UIC Gift is Driving ALS Research

May 28, 2026 04:16 PM
UIC soccer player Pat Grange

On the soccer field, progress rarely comes from the actions of a single player. It comes from coordinated effort, a shared determination to move the ball forward — the whole team advancing, one pass at a time.

At the University of Illinois College of Medicine (UI COM), that same spirit of teamwork is at the heart of a different kind of pursuit: advancing research into amyotrophic lateral sclerosis (ALS), a devastating neurodegenerative disease that still has no cure.

Driving that effort is the Patrick Grange Memorial Foundation, created by a close‑knit group of former University of Illinois Chicago soccer teammates and friends after the loss of one of their own.

Patrick Grange was, by all accounts, a remarkable person — not because he commanded attention, but because of the way he showed up for others. “He wasn’t the one dominating the room,” says Ryan Lindgren BS ‘00, a friend and former teammate who serves as the foundation’s president. “But he was always the person you wanted there.”

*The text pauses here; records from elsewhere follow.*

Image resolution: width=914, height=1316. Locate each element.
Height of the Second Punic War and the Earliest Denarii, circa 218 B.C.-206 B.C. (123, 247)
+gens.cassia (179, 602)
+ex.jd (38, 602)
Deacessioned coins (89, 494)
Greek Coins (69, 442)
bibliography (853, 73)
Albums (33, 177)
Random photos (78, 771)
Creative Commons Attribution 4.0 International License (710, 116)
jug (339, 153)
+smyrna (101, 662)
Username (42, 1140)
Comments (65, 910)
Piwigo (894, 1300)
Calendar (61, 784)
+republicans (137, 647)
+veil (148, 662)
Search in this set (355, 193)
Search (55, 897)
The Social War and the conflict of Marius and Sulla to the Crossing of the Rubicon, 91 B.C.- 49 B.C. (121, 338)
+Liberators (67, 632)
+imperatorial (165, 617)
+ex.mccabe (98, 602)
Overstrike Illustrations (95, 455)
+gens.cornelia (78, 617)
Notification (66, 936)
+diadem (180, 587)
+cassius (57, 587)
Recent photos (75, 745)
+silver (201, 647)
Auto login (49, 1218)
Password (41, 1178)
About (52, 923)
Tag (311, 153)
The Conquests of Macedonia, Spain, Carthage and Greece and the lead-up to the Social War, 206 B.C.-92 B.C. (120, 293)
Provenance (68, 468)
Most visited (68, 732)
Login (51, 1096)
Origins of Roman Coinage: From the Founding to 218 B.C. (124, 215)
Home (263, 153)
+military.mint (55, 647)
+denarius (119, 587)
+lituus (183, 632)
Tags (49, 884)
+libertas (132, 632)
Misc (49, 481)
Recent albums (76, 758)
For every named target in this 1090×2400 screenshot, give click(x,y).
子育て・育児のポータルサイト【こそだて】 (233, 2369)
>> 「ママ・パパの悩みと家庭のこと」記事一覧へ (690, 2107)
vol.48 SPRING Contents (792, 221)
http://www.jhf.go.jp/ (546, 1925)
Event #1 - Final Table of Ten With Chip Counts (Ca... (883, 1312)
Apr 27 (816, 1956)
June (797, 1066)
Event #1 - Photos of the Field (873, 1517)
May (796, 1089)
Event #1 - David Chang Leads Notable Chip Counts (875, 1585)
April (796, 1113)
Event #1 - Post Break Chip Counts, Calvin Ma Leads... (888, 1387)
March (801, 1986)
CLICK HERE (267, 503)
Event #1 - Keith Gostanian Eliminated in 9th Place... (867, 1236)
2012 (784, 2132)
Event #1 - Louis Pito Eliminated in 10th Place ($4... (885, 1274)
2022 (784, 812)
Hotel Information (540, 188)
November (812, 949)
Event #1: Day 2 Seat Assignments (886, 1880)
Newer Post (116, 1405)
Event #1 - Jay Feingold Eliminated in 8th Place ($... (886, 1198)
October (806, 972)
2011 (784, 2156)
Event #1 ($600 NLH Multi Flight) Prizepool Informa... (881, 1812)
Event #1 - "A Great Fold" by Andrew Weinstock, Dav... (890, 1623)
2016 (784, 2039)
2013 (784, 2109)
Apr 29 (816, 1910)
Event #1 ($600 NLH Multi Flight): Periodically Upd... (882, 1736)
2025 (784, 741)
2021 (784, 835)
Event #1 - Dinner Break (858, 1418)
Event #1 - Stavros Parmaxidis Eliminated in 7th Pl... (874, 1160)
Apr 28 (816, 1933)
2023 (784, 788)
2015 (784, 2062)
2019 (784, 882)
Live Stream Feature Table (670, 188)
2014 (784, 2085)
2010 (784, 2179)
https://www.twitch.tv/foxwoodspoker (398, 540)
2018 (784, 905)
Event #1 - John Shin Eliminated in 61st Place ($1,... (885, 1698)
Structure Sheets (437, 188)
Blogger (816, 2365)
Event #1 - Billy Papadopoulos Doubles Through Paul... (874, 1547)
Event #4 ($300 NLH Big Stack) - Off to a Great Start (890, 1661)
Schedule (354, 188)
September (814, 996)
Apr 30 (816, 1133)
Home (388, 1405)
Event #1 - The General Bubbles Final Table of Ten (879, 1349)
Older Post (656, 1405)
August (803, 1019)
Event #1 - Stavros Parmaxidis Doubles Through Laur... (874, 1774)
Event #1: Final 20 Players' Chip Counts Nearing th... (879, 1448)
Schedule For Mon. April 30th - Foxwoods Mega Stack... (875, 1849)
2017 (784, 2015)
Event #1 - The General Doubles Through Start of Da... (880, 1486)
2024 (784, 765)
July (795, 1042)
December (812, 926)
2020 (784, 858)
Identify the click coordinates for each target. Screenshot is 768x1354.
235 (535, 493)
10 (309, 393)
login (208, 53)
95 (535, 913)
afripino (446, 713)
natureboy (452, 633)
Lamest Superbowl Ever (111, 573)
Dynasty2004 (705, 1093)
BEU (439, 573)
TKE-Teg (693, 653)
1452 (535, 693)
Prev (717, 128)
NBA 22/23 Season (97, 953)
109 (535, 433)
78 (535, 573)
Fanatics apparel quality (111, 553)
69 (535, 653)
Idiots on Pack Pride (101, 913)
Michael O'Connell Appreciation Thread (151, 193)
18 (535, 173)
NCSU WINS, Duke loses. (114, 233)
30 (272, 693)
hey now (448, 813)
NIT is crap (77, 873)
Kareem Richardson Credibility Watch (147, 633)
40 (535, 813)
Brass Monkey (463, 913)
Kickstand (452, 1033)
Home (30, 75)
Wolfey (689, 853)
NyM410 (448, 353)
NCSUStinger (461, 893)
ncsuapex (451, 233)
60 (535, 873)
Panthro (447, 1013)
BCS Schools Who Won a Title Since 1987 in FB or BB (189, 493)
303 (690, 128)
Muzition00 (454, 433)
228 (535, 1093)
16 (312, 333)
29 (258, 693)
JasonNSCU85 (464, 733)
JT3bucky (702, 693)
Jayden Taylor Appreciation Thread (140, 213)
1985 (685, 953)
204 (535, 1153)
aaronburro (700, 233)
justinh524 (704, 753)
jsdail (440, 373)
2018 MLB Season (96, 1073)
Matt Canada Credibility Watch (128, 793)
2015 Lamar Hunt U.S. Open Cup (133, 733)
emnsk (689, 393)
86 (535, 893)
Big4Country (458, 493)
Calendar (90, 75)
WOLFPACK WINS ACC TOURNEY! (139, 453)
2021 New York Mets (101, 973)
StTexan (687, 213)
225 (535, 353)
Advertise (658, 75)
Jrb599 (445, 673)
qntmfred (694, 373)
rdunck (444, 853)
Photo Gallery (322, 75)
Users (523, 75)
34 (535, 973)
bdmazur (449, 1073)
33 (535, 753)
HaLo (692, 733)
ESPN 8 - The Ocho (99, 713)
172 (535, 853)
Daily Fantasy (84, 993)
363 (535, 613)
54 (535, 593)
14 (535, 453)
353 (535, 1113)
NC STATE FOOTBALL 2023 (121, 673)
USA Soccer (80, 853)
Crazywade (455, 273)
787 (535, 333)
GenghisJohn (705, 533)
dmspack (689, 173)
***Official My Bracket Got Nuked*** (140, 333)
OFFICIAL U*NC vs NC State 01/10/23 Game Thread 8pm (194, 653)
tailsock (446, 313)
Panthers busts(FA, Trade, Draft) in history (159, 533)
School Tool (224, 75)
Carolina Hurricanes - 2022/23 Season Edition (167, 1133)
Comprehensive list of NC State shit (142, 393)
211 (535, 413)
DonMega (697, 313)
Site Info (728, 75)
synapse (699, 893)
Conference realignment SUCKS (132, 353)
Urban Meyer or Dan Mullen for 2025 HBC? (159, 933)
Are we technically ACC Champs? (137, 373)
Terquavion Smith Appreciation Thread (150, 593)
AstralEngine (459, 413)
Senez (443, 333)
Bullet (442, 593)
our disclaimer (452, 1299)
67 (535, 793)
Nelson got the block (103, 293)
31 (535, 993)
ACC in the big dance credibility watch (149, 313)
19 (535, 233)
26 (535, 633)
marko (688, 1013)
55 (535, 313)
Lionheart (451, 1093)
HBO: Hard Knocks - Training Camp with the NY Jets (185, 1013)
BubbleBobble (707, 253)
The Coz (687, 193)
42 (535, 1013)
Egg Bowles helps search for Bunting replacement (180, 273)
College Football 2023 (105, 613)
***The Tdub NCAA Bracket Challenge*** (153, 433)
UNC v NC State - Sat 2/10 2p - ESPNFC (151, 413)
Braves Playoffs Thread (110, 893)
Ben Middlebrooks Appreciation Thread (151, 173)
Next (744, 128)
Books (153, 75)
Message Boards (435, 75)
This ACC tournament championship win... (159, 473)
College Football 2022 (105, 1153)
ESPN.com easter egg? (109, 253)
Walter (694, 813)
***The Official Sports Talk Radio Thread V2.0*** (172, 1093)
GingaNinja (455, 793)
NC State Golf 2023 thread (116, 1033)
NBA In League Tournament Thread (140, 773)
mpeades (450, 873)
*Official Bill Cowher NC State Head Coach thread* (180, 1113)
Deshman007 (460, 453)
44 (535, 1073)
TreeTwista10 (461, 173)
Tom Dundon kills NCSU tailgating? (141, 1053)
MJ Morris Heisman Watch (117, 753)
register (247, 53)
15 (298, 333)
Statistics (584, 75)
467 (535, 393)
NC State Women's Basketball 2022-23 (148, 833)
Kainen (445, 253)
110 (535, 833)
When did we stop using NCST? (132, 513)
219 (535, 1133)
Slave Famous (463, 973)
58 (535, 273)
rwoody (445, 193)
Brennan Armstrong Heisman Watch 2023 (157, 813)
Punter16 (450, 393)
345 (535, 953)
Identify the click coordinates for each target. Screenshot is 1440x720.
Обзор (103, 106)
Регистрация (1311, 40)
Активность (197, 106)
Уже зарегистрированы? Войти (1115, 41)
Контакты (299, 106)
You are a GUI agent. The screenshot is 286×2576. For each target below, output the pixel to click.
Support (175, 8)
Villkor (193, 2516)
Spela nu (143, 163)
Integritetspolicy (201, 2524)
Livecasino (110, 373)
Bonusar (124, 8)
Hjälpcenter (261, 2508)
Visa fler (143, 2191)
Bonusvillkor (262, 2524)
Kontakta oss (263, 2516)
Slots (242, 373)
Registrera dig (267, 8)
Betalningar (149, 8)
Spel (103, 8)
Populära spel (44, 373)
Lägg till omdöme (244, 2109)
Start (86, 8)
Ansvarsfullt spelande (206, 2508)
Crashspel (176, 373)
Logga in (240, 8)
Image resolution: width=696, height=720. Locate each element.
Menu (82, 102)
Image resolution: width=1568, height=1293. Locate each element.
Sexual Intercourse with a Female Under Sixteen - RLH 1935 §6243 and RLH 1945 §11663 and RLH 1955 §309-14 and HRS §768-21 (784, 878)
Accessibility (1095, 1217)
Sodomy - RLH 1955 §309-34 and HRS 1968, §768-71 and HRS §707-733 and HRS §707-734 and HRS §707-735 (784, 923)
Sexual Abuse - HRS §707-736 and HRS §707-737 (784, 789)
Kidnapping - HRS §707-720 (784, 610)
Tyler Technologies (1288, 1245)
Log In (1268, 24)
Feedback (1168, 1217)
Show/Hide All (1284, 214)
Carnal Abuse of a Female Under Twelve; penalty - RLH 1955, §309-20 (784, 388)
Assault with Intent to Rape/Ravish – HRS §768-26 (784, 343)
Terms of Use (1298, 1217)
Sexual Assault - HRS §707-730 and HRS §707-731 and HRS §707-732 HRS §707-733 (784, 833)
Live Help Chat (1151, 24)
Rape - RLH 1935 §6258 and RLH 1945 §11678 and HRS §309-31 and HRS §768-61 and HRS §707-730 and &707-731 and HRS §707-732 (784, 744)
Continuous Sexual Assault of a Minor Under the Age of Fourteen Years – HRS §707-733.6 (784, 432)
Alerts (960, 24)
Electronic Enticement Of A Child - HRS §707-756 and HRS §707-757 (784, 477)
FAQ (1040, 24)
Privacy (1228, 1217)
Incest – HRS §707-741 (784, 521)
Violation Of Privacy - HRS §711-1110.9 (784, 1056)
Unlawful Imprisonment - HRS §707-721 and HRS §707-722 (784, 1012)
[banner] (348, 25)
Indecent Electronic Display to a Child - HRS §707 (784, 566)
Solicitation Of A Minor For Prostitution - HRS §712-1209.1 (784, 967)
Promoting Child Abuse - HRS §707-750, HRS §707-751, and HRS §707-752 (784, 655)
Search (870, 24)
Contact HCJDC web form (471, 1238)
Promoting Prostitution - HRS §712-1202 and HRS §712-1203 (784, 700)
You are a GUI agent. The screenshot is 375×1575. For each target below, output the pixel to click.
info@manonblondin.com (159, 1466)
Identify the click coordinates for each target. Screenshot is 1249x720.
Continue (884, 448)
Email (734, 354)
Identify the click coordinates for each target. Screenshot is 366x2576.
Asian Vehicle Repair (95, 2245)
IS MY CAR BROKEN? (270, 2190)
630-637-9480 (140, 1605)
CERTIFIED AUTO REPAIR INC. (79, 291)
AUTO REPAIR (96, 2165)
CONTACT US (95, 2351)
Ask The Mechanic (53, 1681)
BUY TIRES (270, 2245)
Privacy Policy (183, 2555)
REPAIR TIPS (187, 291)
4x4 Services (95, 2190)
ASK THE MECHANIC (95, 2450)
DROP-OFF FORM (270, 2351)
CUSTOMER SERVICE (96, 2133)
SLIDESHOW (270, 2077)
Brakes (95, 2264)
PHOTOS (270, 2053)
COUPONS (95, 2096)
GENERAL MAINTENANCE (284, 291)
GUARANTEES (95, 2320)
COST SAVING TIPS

On the field, however, Grange played with a real intensity. He was fast, aggressive and relentless. That contrast — quiet off the field, fierce on it — left a lasting impression on those who played and coached alongside him at UIC.

Years later, that same group of teammates would be reunited under far different circumstances. In 2010, when he was just 28 years old, Grange was diagnosed with ALS.

“When that kind of news hits, everything just goes blank,” says Lindgren, recalling the moment Grange shared his diagnosis.

Just 17 months later, he was gone.

In the face of that loss, his teammates did what teams do: they acted. Within months, they organized their first fundraiser in Chicago, a grassroots effort to support Grange and his family. What began as a golf outing and a modest gathering quickly took on new meaning. After Grange’s passing, those early efforts evolved into the Patrick Grange Memorial Foundation.